Untuk itu, dia mengatakan bahwa putusan yang dikeluarkan PN Jakarta Pusat tersebut menjadi tidak mengikat. “Itu tidak mengikat, jadi menurut saya pemilu jalan terus karena ranahnya berbeda,” ucapnya.
Sebab, lanjut dia, selama Undang-Undang Nomor 7 Tahun 2017 tentang Pemilihan Umum (UU Pemilu) yang menjadi payung hukum dari pelaksanaan pemilu belum berubah maka tahapan yang telah dimulai tetap berjalan sebagaimana mestinya.
“Sekarang kita semua sedang melakukan persiapan untuk itu. Tahapan sudah jalan ya, kan? Semua elemen dalam pemilu sudah bekerja, jadi jalan saja,” katanya pula.
Doli mengatakan Komisi II DPR berencana akan memanggil KPU RI yang akan melakukan banding atas putusan PN Jakarta Pusat yang memerintahkan penundaan pemilu tersebut.
“Kami akan panggil KPU karena mereka mau banding, cuma bandingnya harus tepat.

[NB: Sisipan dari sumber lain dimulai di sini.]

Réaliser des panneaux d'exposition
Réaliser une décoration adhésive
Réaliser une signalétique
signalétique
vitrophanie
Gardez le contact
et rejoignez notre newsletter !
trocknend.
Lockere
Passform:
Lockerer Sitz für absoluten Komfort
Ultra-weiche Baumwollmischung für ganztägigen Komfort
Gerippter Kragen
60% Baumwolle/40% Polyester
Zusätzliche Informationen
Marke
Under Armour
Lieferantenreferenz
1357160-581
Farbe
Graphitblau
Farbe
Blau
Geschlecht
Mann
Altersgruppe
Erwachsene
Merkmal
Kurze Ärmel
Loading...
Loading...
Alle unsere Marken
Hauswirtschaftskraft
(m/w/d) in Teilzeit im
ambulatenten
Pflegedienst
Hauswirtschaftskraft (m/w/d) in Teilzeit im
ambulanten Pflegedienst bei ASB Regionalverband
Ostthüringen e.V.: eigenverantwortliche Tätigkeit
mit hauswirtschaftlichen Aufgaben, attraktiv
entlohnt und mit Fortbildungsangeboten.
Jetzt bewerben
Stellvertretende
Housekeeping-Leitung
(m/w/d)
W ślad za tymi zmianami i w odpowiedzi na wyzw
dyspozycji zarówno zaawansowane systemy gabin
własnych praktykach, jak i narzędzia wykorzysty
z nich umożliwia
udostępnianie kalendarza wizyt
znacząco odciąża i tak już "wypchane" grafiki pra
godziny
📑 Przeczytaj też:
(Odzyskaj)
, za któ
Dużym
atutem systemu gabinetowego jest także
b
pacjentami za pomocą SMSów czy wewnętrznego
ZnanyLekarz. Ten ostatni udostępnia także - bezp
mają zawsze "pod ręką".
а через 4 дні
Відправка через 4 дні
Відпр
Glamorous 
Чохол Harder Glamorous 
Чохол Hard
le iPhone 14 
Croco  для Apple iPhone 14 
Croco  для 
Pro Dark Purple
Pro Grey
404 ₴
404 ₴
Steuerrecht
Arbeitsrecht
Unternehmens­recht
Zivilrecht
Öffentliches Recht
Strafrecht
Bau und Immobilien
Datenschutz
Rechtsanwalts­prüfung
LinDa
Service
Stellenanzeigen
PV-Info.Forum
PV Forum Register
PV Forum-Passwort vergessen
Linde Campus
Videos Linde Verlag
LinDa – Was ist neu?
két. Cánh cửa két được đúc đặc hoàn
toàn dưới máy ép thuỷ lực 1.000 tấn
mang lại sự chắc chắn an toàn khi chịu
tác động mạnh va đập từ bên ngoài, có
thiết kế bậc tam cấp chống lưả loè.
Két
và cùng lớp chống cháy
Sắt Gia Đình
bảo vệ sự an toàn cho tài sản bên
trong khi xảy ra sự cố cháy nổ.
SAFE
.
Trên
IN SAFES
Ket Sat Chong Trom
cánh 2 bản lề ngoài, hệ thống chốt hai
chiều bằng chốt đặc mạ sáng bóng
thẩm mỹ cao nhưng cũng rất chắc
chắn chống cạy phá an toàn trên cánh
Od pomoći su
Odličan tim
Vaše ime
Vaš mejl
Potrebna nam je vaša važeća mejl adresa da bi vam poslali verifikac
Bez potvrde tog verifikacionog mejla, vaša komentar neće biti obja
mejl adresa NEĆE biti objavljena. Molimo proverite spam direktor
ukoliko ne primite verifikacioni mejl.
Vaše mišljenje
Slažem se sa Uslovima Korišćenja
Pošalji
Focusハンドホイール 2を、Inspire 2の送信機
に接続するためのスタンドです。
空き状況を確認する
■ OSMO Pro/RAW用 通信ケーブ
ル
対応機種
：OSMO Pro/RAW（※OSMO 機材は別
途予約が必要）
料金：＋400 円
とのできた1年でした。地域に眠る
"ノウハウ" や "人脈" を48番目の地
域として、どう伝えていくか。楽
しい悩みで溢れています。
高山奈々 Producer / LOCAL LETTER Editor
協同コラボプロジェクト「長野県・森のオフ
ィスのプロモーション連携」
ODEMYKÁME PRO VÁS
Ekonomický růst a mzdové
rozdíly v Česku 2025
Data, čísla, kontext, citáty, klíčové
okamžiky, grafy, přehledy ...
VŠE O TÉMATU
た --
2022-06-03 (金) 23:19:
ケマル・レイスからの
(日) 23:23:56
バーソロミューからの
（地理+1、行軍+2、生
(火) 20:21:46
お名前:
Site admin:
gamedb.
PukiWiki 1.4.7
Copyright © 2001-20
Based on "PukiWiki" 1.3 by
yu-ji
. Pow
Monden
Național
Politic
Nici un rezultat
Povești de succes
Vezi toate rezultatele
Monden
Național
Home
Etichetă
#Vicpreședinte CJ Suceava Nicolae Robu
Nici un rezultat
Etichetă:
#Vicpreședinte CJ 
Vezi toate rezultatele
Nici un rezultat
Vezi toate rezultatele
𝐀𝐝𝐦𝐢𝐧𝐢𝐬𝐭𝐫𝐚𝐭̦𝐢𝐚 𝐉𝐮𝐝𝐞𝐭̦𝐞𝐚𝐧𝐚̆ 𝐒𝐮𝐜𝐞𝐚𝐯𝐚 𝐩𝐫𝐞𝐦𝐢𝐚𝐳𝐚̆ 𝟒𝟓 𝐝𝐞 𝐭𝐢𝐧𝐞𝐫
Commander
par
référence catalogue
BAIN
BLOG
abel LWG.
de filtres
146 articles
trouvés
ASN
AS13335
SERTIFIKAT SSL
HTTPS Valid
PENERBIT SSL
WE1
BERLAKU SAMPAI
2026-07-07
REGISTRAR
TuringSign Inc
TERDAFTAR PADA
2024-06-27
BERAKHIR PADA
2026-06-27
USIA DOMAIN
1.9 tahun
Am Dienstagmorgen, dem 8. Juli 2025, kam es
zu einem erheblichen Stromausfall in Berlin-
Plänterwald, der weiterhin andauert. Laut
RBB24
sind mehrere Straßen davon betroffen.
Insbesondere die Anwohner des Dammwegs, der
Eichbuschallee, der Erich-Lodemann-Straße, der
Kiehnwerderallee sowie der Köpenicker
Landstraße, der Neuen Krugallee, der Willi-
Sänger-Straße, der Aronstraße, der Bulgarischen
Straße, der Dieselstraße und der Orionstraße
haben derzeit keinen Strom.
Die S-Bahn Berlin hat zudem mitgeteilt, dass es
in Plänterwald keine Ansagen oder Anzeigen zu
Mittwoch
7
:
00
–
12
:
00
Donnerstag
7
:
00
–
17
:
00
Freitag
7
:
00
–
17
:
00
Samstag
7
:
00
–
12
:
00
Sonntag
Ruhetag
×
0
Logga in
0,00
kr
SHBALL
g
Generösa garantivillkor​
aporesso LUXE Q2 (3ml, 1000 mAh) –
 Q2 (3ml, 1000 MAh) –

Nanti, makanya kami akan memanggil KPU sebagai penyelenggara pemilu untuk memastikan persiapan jalan terus,” katanya.
Salah Terapkan Hukum
Sebelumnya Peneliti Bidang Hukum lembaga penelitian kebijakan publik The Indonesian Institute (TII), Galang Taufani, menilai hakim Pengadilan Negeri Jakarta Pusat (PN Jakpus) salah menerapkan hukum dalam putusan menunda sisa tahapan Pemilihan Umum (Pemilu) 2024.
“Jika melihat putusan tersebut, harusnya hakim menolak gugatan yang berisi petitum dan posita yang tidak sinkron karena sudah jelas bertentangan dengan sistem pemilu yang sudah diatur dalam peraturan perundang-undangan,” kata Galang dalam keterangan yang diterima di Jakarta, Kamis.
Ia menyampaikan hal itu menanggapi putusan PN Jakpus yang memerintahkan KPU untuk tidak melaksanakan sisa tahapan Pemilu 2024 sejak putusan perdata terhadap gugatan yang diajukan Partai Prima itu dibacakan pada Kamis.
Dalam salinan putusan tersebut, majelis hakim PN Jakpus juga memerintahkan KPU untuk melaksanakan tahapan Pemilu 2024 dari awal selama lebih kurang dau tahun empat bulan dan tujuh hari.
Galang menilai bahwa hakim salah menerapkan hukum terhadap gugatan Partai Prima yang dinyatakan Tidak Memenuhi Syarat (TMS) terhadap Rekapitulasi Hasil Verifikasi Administrasi Partai Politik Calon Peserta Pemilu oleh KPU.
Pasalnya, Gilang menilai bahwa hakim sebetulnya tidak bisa serta merta memutuskan hal demikian karena bertentangan dengan undang-undang yang ada dan bertentangan dengan peraturan perundang-undangan yang ada serta kewenangan KPU.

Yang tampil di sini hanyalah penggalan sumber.